GNU C Library (glibc) versions before 2.20 contain an out-of-bounds read vulnerability in the iconv function when converting encoded data from IBM code pages IBM933, IBM935, IBM937, IBM939, or IBM1364 to UTF-8. The flaw is triggered by supplying a multibyte character value of 0xffff as input, which causes an invalid memory read and results in a denial of service via application crash. The bug affects all glibc releases prior to the fix included in version 2.20, and was also addressed in downstream distributions such as Oracle Linux 6 (glibc-2.12-1.149.2) and Ubuntu 12.04 LTS [1][3][4].

Exploitation

An attacker can trigger the crash by delivering crafted multibyte data containing a 0xffff character value to any application that calls iconv with one of the affected IBM code page converters. No special privileges are required beyond the ability to supply input to such an application (e.g., via network service, file upload, or user interaction). The exploitation is straightforward: the malicious input is processed during the conversion routine, leading to an out-of-bounds read and a segmentation fault, as confirmed by the bug report and upstream fix [2][3][4].

Impact

Successful exploitation causes a denial of service by crashing the calling application. The impact is limited to availability; there is no evidence of information disclosure or code execution. Attackers can repeatedly send malicious input to cause persistent service disruption. The severity is considered moderate in downstream advisories [1][3].

Mitigation

All glibc versions from 2.16 to 2.20 are vulnerable. The fix was committed upstream for glibc 2.20 (referenced in the bug tracker as bug 17325).
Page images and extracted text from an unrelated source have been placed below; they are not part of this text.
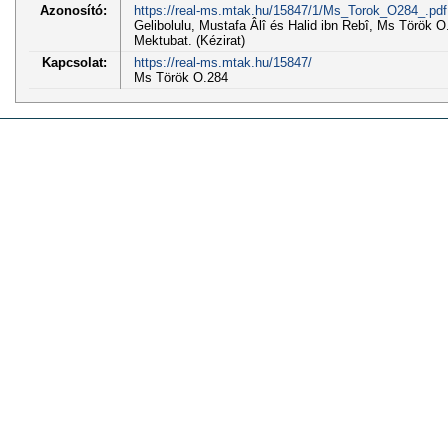
Azonosító:
https://real-ms.mtak.hu/15847/1/Ms_Torok_O284_.pdf
Gelibolulu, Mustafa Âlî és Halid ibn Rebî, Ms Török O.2
Mektubat. (Kézirat)
Kapcsolat:
https://real-ms.mtak.hu/15847/
Ms Török O.284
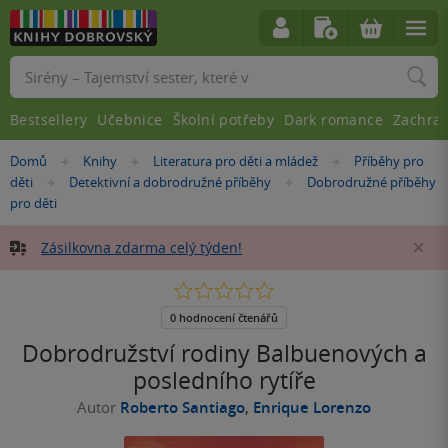
Vyhledávání
Bestsellery
Učebnice
Školní potřeby
Dark romance
Zachra
Nacházíte
Domů
Knihy
Literatura pro děti a mládež
Příběhy pro
»
»
»
se
děti
Detektivní a dobrodružné příběhy
Dobrodružné příběhy
»
»
zde:
pro děti
Zásilkovna zdarma celý týden!
Za
0.0
z
5
0 hodnocení čtenářů
hvězdiček
Dobrodružství rodiny Balbuenových a
posledního rytíře
Autor
Roberto Santiago
,
Enrique Lorenzo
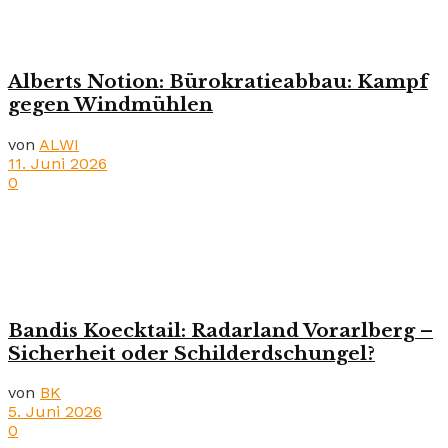
Alberts Notion: Bürokratieabbau: Kampf
gegen Windmühlen
von
ALWI
11. Juni 2026
0
Bandis Koecktail: Radarland Vorarlberg –
Sicherheit oder Schilderdschungel?
von
BK
5. Juni 2026
0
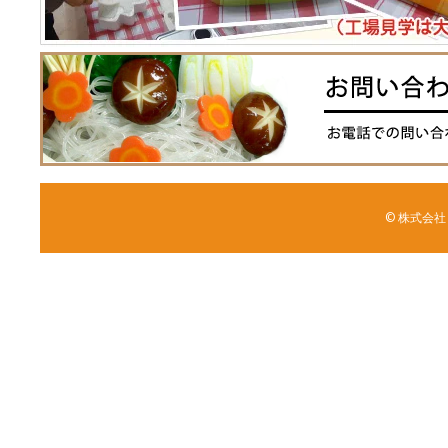
© 株式会社 森野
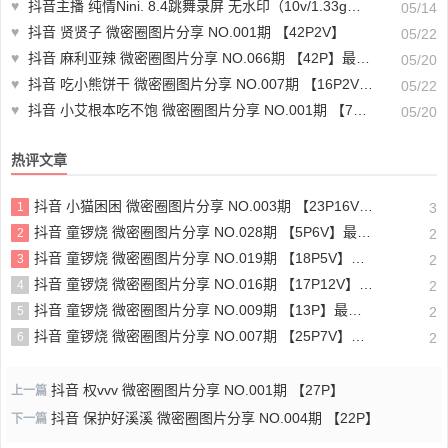
♥
抖音主播 纯情Nini. 8.4跳舞录屏 无水印（10v/1.33g）-主播分享
05/14
♥
抖音 贤贤子 微密圈图片分享 NO.001期 【42P2V】
05/22
♥
抖音 麻利亚辣 微密圈图片分享 NO.066期 【42P】最新至：2024.5.15
05/20
♥
抖音 吃小熊饼干 微密圈图片分享 NO.007期 【16P2V】最新至：2024.3.28
05/22
♥
抖音 小艾根本吃不饱 微密圈图片分享 NO.001期 【74P】
05/20
热评文章
抖音 小猫困困 微密圈图片分享 NO.003期 【23P16V】最新至：2025.1.23
1
3
抖音 童锣烧 微密圈图片分享 NO.028期 【5P6V】最新至：2025.4.9
2
2
抖音 童锣烧 微密圈图片分享 NO.019期 【18P5V】最新至：2024.11.27
3
2
抖音 童锣烧 微密圈图片分享 NO.016期 【17P12V】最新至：2024.11.12
4
2
抖音 童锣烧 微密圈图片分享 NO.009期 【13P】最新至：2023.12.28
5
2
抖音 童锣烧 微密圈图片分享 NO.007期 【25P7V】最新至：2023.10.24
6
2
抖音 权vvv 微密圈图片分享 NO.001期 【27P】
上一篇
抖音 保护好溪溪 微密圈图片分享 NO.004期 【22P】
下一篇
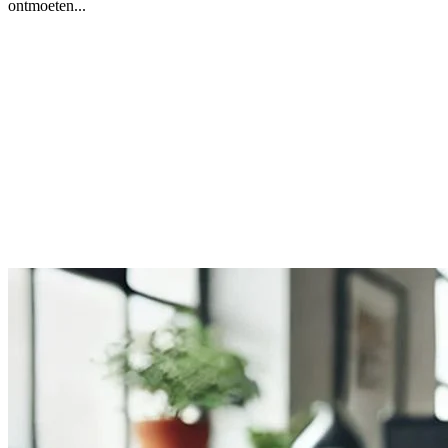
ontmoeten...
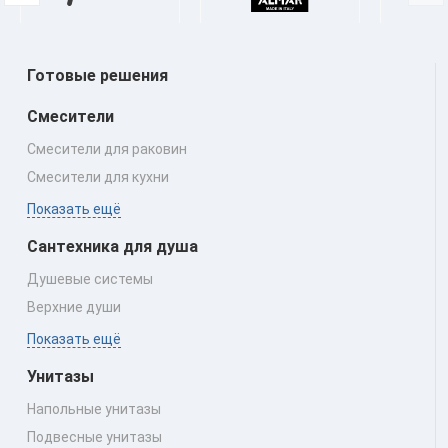
Готовые решения
Смесители
Смесители для раковин
Смесители для кухни
Показать ещё
Сантехника для душа
Душевые системы
Верхние души
Показать ещё
Унитазы
Напольные унитазы
Подвесные унитазы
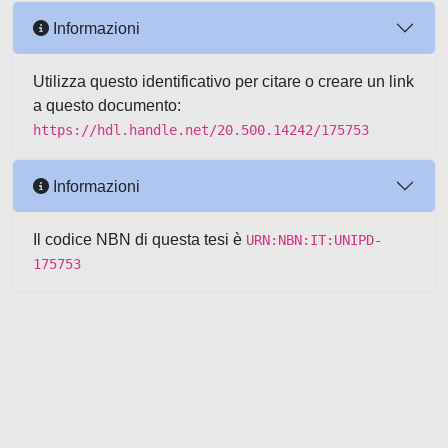
Informazioni
Utilizza questo identificativo per citare o creare un link
a questo documento:
https://hdl.handle.net/20.500.14242/175753
Informazioni
Il codice NBN di questa tesi è
URN:NBN:IT:UNIPD-
175753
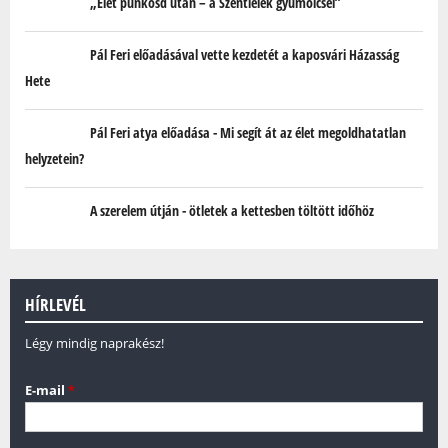
„Élet pünkösd után – a Szentlélek gyümölcsei”
Pál Feri előadásával vette kezdetét a kaposvári Házasság
Hete
Pál Feri atya előadása - Mi segít át az élet megoldhatatlan
helyzetein?
A szerelem útján - ötletek a kettesben töltött időhöz
HÍRLEVÉL
Légy mindig naprakész!
E-mail
*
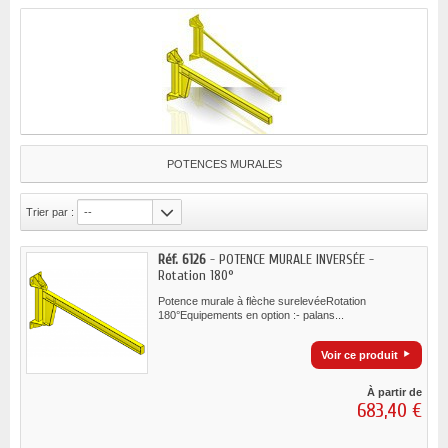
POTENCES MURALES
Trier par :
--
Réf. 6126
- POTENCE MURALE INVERSÉE -
Rotation 180°
Potence murale à flèche surelevéeRotation
180°Equipements en option :- palans...
Voir ce produit
À partir de
683,40 €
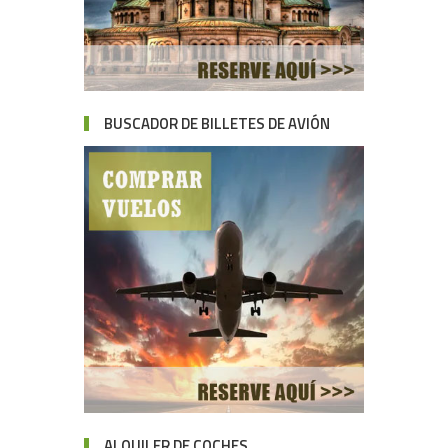
BUSCADOR DE BILLETES DE AVIÓN
ALQUILER DE COCHES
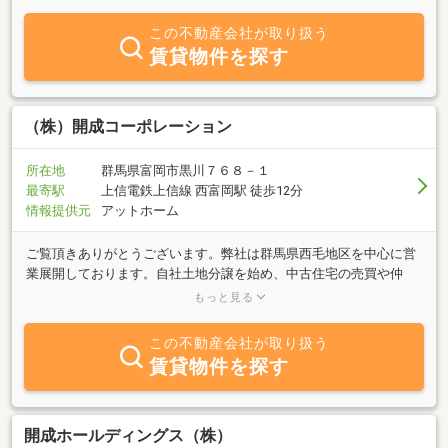
け付けていますので、お気軽にご相談ください。
この不動産会社が取り扱う
賃貸物件を探す
（株）開成コーポレーション
所在地
群馬県富岡市黒川７６８－１
最寄駅
上信電鉄上信線 西富岡駅 徒歩12分
情報提供元
アットホーム
ご覧頂きありがとうございます。弊社は群馬県西毛地区を中心に営
業展開しております。自社土地分譲を始め、中古住宅の売買や仲
介、事業用収益物件の売買仲介を事業の柱としています。また地主
もっと見る
様の資産有効活用などのアドバイス、資産管理もお手伝いさせて頂
き、実績もございますのでお任せ下さい。そして現在はデフレ時代
この不動産会社が取り扱う
の対応として「土地付新築ローコスト住宅」も企画販売しており、
賃貸物件を探す
なんと土地建物で月々返済３万円台（３５年返済）のプランも数多
くございます。なお土地や中古住宅の買取、空室の目立ってきた一
棟売りマンション・アパートの買取も致します。（勿論、秘密厳守
です）不動産に関する様々なご相談に親身になって、お客様目線で
開成ホールディングス（株）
Oracle Linux released an updated package (glibc-2.12-1.149.2) in ELSA-2015-0016 on 2015-01-07 [1]. Ubuntu published USN-2432-1 on 2014-12-03 providing fixed packages for Ubuntu 12.04 LTS [3]. Users should upgrade to the latest glibc from their distribution vendor. No workaround is available other than applying the patch or update; there is no known KEV listing for this CVE.

References
  1. linux.oracle.com | ELSA-2015-0016
  2. About Secunia Research | Flexera
  3. USN-2432-1: GNU C Library vulnerabilities | Ubuntu security notices | Ubuntu
  4. security - Re: CVE request: glibc character set conversion from IBM code pages

AI Insight generated on May 23, 2026. Synthesized from this CVE's description and the cited reference URLs; citations are validated against the source bundle.

Affected products

31
  • GNU/Glibc30 versions
    cpe:2.3:a:gnu:glibc:*:*:*:*:*:*:*:*+ 29 more
    • cpe:2.3:a:gnu:glibc:*:*:*:*:*:*:*:*range: <=2.19
    • cpe:2.3:a:gnu:glibc:2.0:*:*:*:*:*:*:*
    • cpe:2.3:a:gnu:glibc:2.0.1:*:*:*:*:*:*:*
    • cpe:2.3:a:gnu:glibc:2.0.2:*:*:*:*:*:*:*
    • cpe:2.3:a:gnu:glibc:2.0.3:*:*:*:*:*:*:*
    • cpe:2.3:a:gnu:glibc:2.0.4:*:*:*:*:*:*:*
    • cpe:2.3:a:gnu:glibc:2.0.5:*:*:*:*:*:*:*
    • cpe:2.3:a:gnu:glibc:2.0.6:*:*:*:*:*:*:*
    • cpe:2.3:a:gnu:glibc:2.1:*:*:*:*:*:*:*
    • cpe:2.3:a:gnu:glibc:2.10.1:*:*:*:*:*:*:*
    • cpe:2.3:a:gnu:glibc:2.1.1:*:*:*:*:*:*:*
    • cpe:2.3:a:gnu:glibc:2.11:*:*:*:*:*:*:*
    • cpe:2.3:a:gnu:glibc:2.11.1:*:*:*:*:*:*:*
    • cpe:2.3:a:gnu:glibc:2.11.2:*:*:*:*:*:*:*
    • cpe:2.3:a:gnu:glibc:2.11.3:*:*:*:*:*:*:*
    • cpe:2.3:a:gnu:glibc:2.1.1.6:*:*:*:*:*:*:*
    • cpe:2.3:a:gnu:glibc:2.1.2:*:*:*:*:*:*:*
    • cpe:2.3:a:gnu:glibc:2.12:*:*:*:*:*:*:*
    • cpe:2.3:a:gnu:glibc:2.12.1:*:*:*:*:*:*:*
    • cpe:2.3:a:gnu:glibc:2.12.2:*:*:*:*:*:*:*
    • cpe:2.3:a:gnu:glibc:2.1.3:*:*:*:*:*:*:*
    • cpe:2.3:a:gnu:glibc:2.13:*:*:*:*:*:*:*
    • cpe:2.3:a:gnu:glibc:2.14:*:*:*:*:*:*:*
    • cpe:2.3:a:gnu:glibc:2.14.1:*:*:*:*:*:*:*
    • cpe:2.3:a:gnu:glibc:2.15:*:*:*:*:*:*:*
    • cpe:2.3:a:gnu:glibc:2.16:*:*:*:*:*:*:*
    • cpe:2.3:a:gnu:glibc:2.17:*:*:*:*:*:*:*
    • cpe:2.3:a:gnu:glibc:2.18:*:*:*:*:*:*:*
    • cpe:2.3:a:gnu:glibc:2.1.9:*:*:*:*:*:*:*
    • (no CPE)range: <2.20
  • osv-coords
    pkg:rpm/opensuse/glibc&distro=openSUSE%20Tumbleweed
    Range: < 2.24-2.3

Patches

0

No patches discovered yet.

Vulnerability mechanics

AI mechanics synthesis has not run for this CVE yet.

References

12

News mentions

0

No linked articles in our index yet.